WHAT NEEDS TO BE DONE:
In the entries that follow, identify the line containing "pyautogui.click(x=<x>, y=<y>)" and return it together with all later lines, exactly as they appear.
___ SOURCE DATA
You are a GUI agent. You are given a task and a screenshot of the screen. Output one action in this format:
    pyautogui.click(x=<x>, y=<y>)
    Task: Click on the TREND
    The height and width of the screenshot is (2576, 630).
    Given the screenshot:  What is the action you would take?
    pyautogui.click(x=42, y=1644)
______
ANSWER AREA:
    pyautogui.click(x=<x>, y=<y>)
    Task: Click on the TREND
    The height and width of the screenshot is (2576, 630).
    Given the screenshot:  What is the action you would take?
    pyautogui.click(x=42, y=1644)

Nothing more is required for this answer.